Re: [PATCH] mm/page_alloc: Wait for oom_lock before retrying.

linux-mm.kvack.org archive mirror
 help / color / mirror / Atom feed

From: Tetsuo Handa <penguin-kernel@I-love.SAKURA.ne.jp>
To: mhocko@suse.com
Cc: linux-mm@kvack.org
Subject: Re: [PATCH] mm/page_alloc: Wait for oom_lock before retrying.
Date: Sat, 10 Dec 2016 20:24:57 +0900	[thread overview]
Message-ID: <201612102024.CBB26549.SJFOOtOVMFFQHL@I-love.SAKURA.ne.jp> (raw)
In-Reply-To: <20161209144624.GB4334@dhcp22.suse.cz>

Michal Hocko wrote:
> On Fri 09-12-16 23:23:10, Tetsuo Handa wrote:
> > Michal Hocko wrote:
> > > On Thu 08-12-16 00:29:26, Tetsuo Handa wrote:
> > > > Michal Hocko wrote:
> > > > > On Tue 06-12-16 19:33:59, Tetsuo Handa wrote:
> > > > > > If the OOM killer is invoked when many threads are looping inside the
> > > > > > page allocator, it is possible that the OOM killer is preempted by other
> > > > > > threads.
> > > > > 
> > > > > Hmm, the only way I can see this would happen is when the task which
> > > > > actually manages to take the lock is not invoking the OOM killer for
> > > > > whatever reason. Is this what happens in your case? Are you able to
> > > > > trigger this reliably?
> > > > 
> > > > Regarding http://I-love.SAKURA.ne.jp/tmp/serial-20161206.txt.xz ,
> > > > somebody called oom_kill_process() and reached
> > > > 
> > > >   pr_err("%s: Kill process %d (%s) score %u or sacrifice child\n",
> > > > 
> > > > line but did not reach
> > > > 
> > > >   pr_err("Killed process %d (%s) total-vm:%lukB, anon-rss:%lukB, file-rss:%lukB, shmem-rss:%lukB\n",
> > > > 
> > > > line within tolerable delay.
> > > 
> > > I would be really interested in that. This can happen only if
> > > find_lock_task_mm fails. This would mean that either we are selecting a
> > > child without mm or the selected victim has no mm anymore. Both cases
> > > should be ephemeral because oom_badness will rule those tasks on the
> > > next round. So the primary question here is why no other task has hit
> > > out_of_memory.
> > 
> > This can also happen due to AB-BA livelock (oom_lock v.s. console_sem).
> 
> Care to explain how would that livelock look like?

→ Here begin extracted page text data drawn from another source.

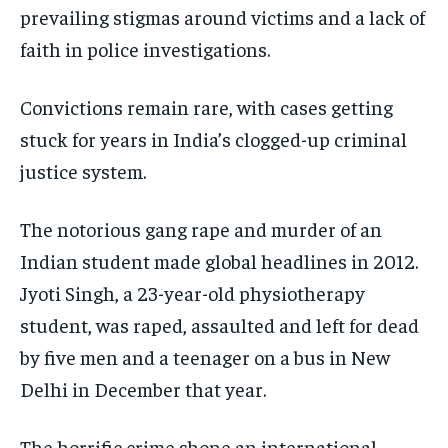
prevailing stigmas around victims and a lack of
faith in police investigations.
Convictions remain rare, with cases getting
stuck for years in India’s clogged-up criminal
justice system.
The notorious gang rape and murder of an
Indian student made global headlines in 2012.
Jyoti Singh, a 23-year-old physiotherapy
student, was raped, assaulted and left for dead
by five men and a teenager on a bus in New
Delhi in December that year.
The horrific crime shone an international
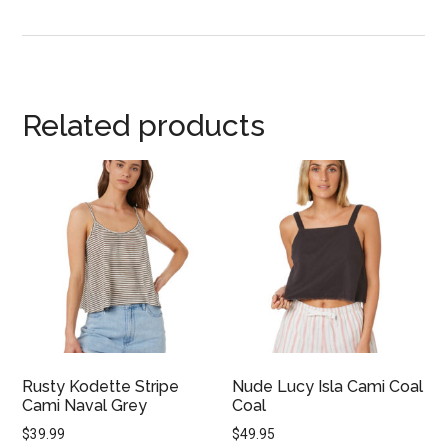
Related products
Rusty Kodette Stripe
Nude Lucy Isla Cami Coal
Cami Naval Grey
Coal
$
39.99
$
49.95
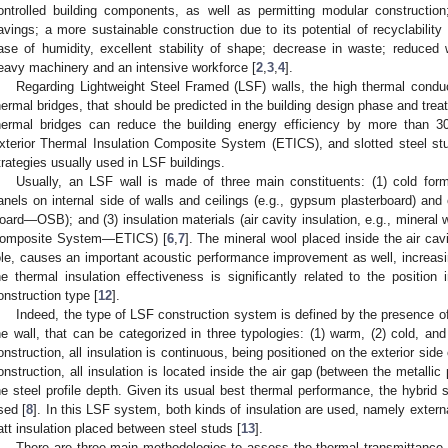
ontrolled building components, as well as permitting modular construction;
avings; a more sustainable construction due to its potential of recyclabili
ase of humidity, excellent stability of shape; decrease in waste; reduced
eavy machinery and an intensive workforce [
2
,
3
,
4
].
Regarding Lightweight Steel Framed (LSF) walls, the high thermal conduct
hermal bridges, that should be predicted in the building design phase and treat
hermal bridges can reduce the building energy efficiency by more than 
xterior Thermal Insulation Composite System (ETICS), and slotted steel st
trategies usually used in LSF buildings.
Usually, an LSF wall is made of three main constituents: (1) cold form
anels on internal side of walls and ceilings (e.g., gypsum plasterboard) and 
oard—OSB); and (3) insulation materials (air cavity insulation, e.g., mineral 
omposite System—ETICS) [
6
,
7
]. The mineral wool placed inside the air cavi
ole, causes an important acoustic performance improvement as well, increasin
he thermal insulation effectiveness is significantly related to the position
onstruction type [
12
].
Indeed, the type of LSF construction system is defined by the presence of 
he wall, that can be categorized in three typologies: (1) warm, (2) cold, an
onstruction, all insulation is continuous, being positioned on the exterior side
onstruction, all insulation is located inside the air gap (between the metallic p
he steel profile depth. Given its usual best thermal performance, the hybrid
sed [
8
]. In this LSF system, both kinds of insulation are used, namely extern
att insulation placed between steel studs [
13
].
There are three main methodologies to assess the thermal transmittance 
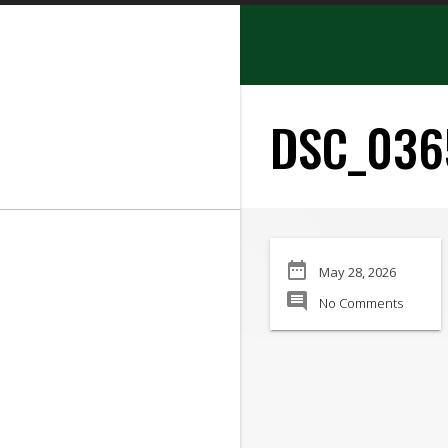
search
DSC_036
SEARCH
date_range
May 28, 2026
Manufacturer:
comment
No Comments
Min Price:
Max Price
Condition:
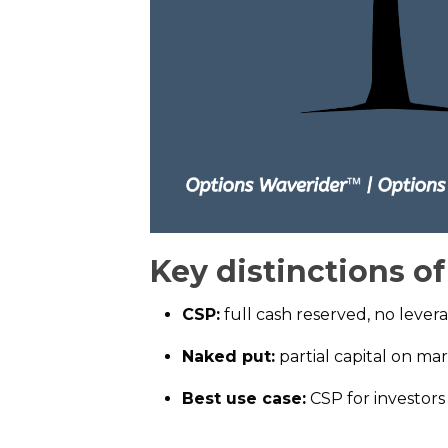
Key distinctions o
CSP:
full cash reserved, no lever
Naked put:
partial capital on ma
Best use case:
CSP for investor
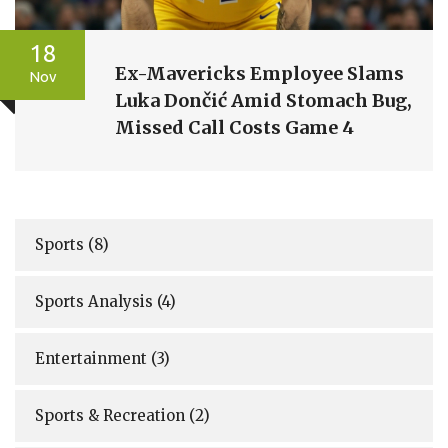
18
Ex-Mavericks Employee Slams
Nov
Luka Dončić Amid Stomach Bug,
Missed Call Costs Game 4
Sports
(8)
Sports Analysis
(4)
Entertainment
(3)
Sports & Recreation
(2)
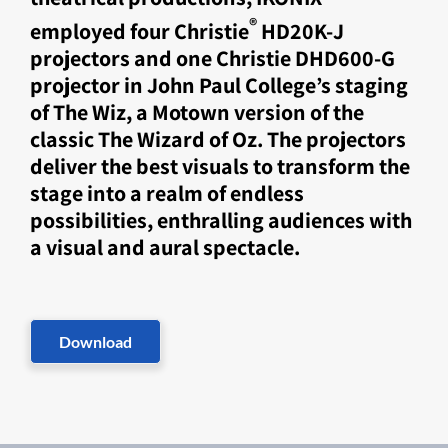
®
employed four Christie
HD20K-J
projectors and one Christie DHD600-G
projector in John Paul College’s staging
of The Wiz, a Motown version of the
classic The Wizard of Oz. The projectors
deliver the best visuals to transform the
stage into a realm of endless
possibilities, enthralling audiences with
a visual and aural spectacle.
Download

Two types of threads (Thread-1 which is holding oom_lock, Thread-2 which is not
holding oom_lock) are doing memory allocation. Since oom_lock is a mutex, there
can be only 1 instance for Thread-1. But there can be multiple instances for
Thread-2.

(1) Thread-1 enters out_of_memory() because it is holding oom_lock.
(2) Thread-1 enters printk() due to

    pr_err("%s: Kill process %d (%s) score %u or sacrifice child\n", ...);

    in oom_kill_process().

(3) vprintk_func() is mapped to vprintk_default() because Thread-1 is not
    inside NMI handler.

(4) In vprintk_emit(), in_sched == false because loglevel for pr_err()
    is not LOGLEVEL_SCHED.

(5) Thread-1 calls log_store() via log_output() from vprintk_emit().

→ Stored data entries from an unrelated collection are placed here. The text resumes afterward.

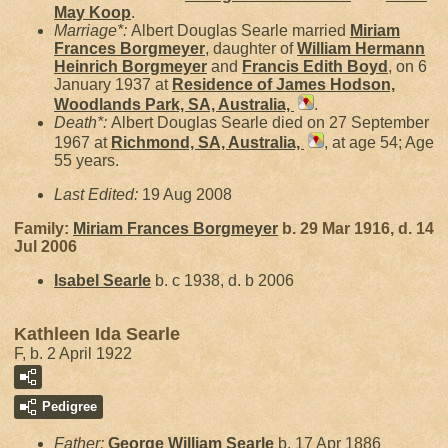
May
Koop
.
Marriage*:
Albert Douglas Searle married
Miriam
Frances
Borgmeyer
, daughter of
William Hermann
Heinrich
Borgmeyer
and
Francis Edith
Boyd
, on 6
January 1937 at
Residence of James Hodson,
Woodlands Park, SA, Australia,
.
Death*:
Albert Douglas Searle died on 27 September
1967 at
Richmond, SA, Australia,
, at age 54; Age
55 years.
Last Edited:
19 Aug 2008
Family:
Miriam Frances
Borgmeyer
b. 29 Mar 1916, d. 14
Jul 2006
Isabel
Searle
b. c 1938, d. b 2006
Kathleen Ida Searle
F, b. 2 April 1922
Pedigree
Father:
George William
Searle
b. 17 Apr 1886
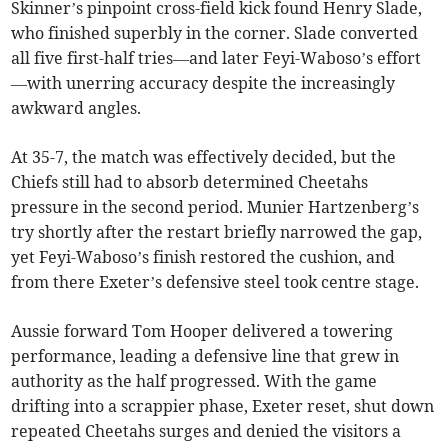
Skinner’s pinpoint cross-field kick found Henry Slade,
who finished superbly in the corner. Slade converted
all five first-half tries—and later Feyi-Waboso’s effort
—with unerring accuracy despite the increasingly
awkward angles.
At 35-7, the match was effectively decided, but the
Chiefs still had to absorb determined Cheetahs
pressure in the second period. Munier Hartzenberg’s
try shortly after the restart briefly narrowed the gap,
yet Feyi-Waboso’s finish restored the cushion, and
from there Exeter’s defensive steel took centre stage.
Aussie forward Tom Hooper delivered a towering
performance, leading a defensive line that grew in
authority as the half progressed. With the game
drifting into a scrappier phase, Exeter reset, shut down
repeated Cheetahs surges and denied the visitors a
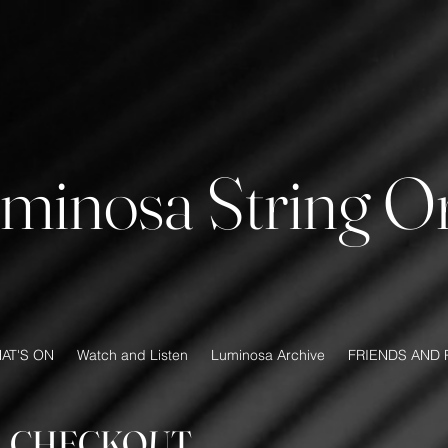
minosa String Or
AT'S ON
Watch and Listen
Luminosa Archive
FRIENDS AND 
CHECKOUT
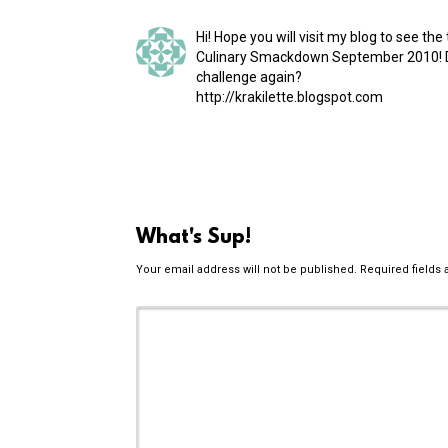
Hi! Hope you will visit my blog to see th
Culinary Smackdown September 2010! D
challenge again?
http://​krakilette​.blogspot​.com
What's Sup!
Your email address will not be published.
Required fields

(6) Thread-1 calls console_trylock() because in_sched == false.

(7) Thread-1 acquires console_sem via down_trylock_console_sem().

(8) In console_trylock(), console_may_schedule is set to true because
    Thread-1 is in sleepable context.

(9) Thread-1 calls console_unlock() because console_trylock() succeeded.

(9) In console_unlock(), pending data stored by log_store() are printed
    to consoles. Since there may be slow consoles, cond_resched() is called
    if possible. And since console_may_schedule == true because Thread-1 is
    in sleepable context, Thread-1 may be scheduled at console_unlock().

(10) Thread-2 tries to acquire oom_lock but it fails because Thread-1 is
     holding oom_lock.

(11) Thread-2 enters warn_alloc() because it is waiting for Thread-1 to
     return from oom_kill_process().

(12) Thread-2 enters printk() due to

     warn_alloc(gfp_mask, "page allocation stalls for %ums, order:%u", ...);

     in __alloc_pages_slowpath().

(13) vprintk_func() is mapped to vprintk_default() because Thread-2 is not
     inside NMI handler.

(14) In vprintk_emit(), in_sched == false because loglevel for pr_err()
     is not LOGLEVEL_SCHED.

(15) Thread-2 calls log_store() via log_output() from vprintk_emit().

(16) Thread-2 calls console_trylock() because in_sched == false.

(17) Thread-2 fails to acquire console_sem via down_trylock_console_sem().

(18) Thread-2 returns from vprintk_emit().

(19) Thread-2 leaves warn_alloc().

(20) When Thread-1 is waken up, it finds new data appended by Thread-2.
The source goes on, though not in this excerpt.